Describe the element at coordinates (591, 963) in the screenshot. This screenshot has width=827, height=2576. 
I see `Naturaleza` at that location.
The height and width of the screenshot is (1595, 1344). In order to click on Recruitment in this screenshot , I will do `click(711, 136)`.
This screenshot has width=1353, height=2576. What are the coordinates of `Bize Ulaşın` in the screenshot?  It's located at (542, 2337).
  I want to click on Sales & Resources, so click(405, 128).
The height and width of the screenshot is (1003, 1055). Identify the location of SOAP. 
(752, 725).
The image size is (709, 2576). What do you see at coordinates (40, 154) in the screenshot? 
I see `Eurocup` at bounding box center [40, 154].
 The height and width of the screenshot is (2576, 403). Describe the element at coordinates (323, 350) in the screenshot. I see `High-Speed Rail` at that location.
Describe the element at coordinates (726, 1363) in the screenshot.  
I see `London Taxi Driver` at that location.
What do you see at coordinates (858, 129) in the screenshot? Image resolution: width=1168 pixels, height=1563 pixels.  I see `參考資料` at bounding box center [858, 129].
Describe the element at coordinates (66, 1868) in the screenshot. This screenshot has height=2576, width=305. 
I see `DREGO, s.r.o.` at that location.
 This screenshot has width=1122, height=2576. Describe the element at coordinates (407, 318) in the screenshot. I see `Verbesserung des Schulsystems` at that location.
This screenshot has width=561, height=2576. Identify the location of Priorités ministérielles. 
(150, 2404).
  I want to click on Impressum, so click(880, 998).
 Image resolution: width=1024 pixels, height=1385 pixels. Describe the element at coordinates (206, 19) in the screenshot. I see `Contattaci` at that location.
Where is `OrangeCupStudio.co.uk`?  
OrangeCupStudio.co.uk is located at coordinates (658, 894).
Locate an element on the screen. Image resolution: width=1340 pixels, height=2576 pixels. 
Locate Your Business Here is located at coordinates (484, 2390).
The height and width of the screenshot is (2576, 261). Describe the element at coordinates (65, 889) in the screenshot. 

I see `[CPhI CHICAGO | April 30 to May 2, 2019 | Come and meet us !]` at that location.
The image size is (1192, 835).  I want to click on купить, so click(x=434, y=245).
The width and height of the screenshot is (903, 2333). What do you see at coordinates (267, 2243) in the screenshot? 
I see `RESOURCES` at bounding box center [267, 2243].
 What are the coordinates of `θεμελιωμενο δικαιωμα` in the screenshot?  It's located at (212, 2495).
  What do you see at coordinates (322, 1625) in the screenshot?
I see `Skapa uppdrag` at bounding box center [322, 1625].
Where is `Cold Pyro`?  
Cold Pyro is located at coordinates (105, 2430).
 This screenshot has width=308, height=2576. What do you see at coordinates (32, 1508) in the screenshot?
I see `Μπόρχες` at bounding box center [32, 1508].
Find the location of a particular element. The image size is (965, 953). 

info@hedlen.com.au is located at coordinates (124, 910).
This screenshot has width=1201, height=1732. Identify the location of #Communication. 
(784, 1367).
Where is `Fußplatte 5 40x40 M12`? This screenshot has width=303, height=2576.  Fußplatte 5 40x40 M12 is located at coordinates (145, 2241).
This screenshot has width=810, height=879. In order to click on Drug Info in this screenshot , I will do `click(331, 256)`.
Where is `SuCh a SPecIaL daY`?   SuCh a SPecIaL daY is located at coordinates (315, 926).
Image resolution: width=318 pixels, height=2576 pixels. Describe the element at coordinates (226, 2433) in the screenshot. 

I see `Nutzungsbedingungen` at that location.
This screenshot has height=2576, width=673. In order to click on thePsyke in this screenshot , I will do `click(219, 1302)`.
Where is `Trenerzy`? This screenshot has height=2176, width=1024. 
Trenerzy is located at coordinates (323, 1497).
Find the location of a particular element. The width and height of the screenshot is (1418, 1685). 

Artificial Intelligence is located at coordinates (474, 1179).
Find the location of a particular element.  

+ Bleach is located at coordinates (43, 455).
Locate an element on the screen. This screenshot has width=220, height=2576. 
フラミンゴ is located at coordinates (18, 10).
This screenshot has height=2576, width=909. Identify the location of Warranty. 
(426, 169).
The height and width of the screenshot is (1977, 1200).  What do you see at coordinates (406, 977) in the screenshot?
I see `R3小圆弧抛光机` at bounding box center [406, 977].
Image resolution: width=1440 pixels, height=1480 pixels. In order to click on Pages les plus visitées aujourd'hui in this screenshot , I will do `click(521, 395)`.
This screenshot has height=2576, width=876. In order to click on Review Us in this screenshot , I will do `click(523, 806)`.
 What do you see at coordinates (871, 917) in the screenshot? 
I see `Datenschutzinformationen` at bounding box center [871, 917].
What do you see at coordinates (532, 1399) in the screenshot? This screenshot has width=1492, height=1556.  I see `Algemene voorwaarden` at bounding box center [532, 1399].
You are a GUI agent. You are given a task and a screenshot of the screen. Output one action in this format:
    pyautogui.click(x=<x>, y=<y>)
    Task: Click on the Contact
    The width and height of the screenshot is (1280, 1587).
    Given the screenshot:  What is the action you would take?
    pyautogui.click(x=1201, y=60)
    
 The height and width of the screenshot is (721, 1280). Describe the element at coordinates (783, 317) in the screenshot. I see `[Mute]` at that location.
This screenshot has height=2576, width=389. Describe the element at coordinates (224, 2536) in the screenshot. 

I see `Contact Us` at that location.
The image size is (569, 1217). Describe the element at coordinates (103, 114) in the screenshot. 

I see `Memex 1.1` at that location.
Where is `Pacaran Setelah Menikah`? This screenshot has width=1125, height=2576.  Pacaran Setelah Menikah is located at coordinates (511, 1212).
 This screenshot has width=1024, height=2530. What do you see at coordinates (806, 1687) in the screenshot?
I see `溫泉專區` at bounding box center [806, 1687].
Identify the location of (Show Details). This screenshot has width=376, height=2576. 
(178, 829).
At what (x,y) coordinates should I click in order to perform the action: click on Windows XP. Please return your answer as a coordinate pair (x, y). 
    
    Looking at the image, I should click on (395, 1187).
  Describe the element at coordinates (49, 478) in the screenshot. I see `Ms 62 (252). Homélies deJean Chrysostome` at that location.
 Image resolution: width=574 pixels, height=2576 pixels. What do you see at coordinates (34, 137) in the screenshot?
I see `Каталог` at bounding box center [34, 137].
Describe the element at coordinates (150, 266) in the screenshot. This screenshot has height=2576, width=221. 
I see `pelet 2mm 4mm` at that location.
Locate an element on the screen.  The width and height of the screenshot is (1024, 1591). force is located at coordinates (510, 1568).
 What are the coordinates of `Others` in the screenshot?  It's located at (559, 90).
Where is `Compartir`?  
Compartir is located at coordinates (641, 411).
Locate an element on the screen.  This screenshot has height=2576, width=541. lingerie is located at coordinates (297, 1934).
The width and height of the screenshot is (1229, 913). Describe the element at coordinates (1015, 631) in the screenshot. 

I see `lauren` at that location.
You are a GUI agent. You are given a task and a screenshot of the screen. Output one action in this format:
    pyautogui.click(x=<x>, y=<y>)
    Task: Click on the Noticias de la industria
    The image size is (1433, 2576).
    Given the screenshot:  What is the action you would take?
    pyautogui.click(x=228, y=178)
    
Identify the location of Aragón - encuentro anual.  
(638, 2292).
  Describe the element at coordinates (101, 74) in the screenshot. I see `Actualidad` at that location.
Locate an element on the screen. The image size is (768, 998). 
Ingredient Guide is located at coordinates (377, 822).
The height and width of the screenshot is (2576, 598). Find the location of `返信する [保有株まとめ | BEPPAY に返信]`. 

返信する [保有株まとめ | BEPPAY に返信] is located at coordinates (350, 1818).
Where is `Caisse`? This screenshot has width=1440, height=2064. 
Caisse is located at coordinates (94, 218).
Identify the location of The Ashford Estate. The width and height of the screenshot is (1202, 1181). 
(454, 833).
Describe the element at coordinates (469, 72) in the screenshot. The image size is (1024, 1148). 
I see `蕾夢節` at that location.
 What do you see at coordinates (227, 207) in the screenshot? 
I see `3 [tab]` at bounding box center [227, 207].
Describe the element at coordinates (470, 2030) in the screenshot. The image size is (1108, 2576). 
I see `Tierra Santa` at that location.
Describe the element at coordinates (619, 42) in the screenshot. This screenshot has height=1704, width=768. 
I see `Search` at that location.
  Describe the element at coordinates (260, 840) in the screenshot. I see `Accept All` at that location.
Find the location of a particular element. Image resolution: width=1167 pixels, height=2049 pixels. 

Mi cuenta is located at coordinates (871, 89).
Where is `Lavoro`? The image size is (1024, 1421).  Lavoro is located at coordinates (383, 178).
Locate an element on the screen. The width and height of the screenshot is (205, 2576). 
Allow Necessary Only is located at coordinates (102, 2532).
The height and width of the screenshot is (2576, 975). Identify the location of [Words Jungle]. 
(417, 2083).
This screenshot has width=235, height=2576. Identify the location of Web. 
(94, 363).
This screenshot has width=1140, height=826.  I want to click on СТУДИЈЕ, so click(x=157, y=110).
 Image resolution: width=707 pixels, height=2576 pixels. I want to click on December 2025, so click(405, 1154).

**What you should do:**
A complete answer gives every line of the data that includes "will".

**Exercise output:**
The height and width of the screenshot is (1595, 1344). In order to click on Recruitment in this screenshot , I will do `click(711, 136)`.
This screenshot has width=810, height=879. In order to click on Drug Info in this screenshot , I will do `click(331, 256)`.
This screenshot has height=2576, width=673. In order to click on thePsyke in this screenshot , I will do `click(219, 1302)`.
Image resolution: width=1440 pixels, height=1480 pixels. In order to click on Pages les plus visitées aujourd'hui in this screenshot , I will do `click(521, 395)`.
This screenshot has height=2576, width=876. In order to click on Review Us in this screenshot , I will do `click(523, 806)`.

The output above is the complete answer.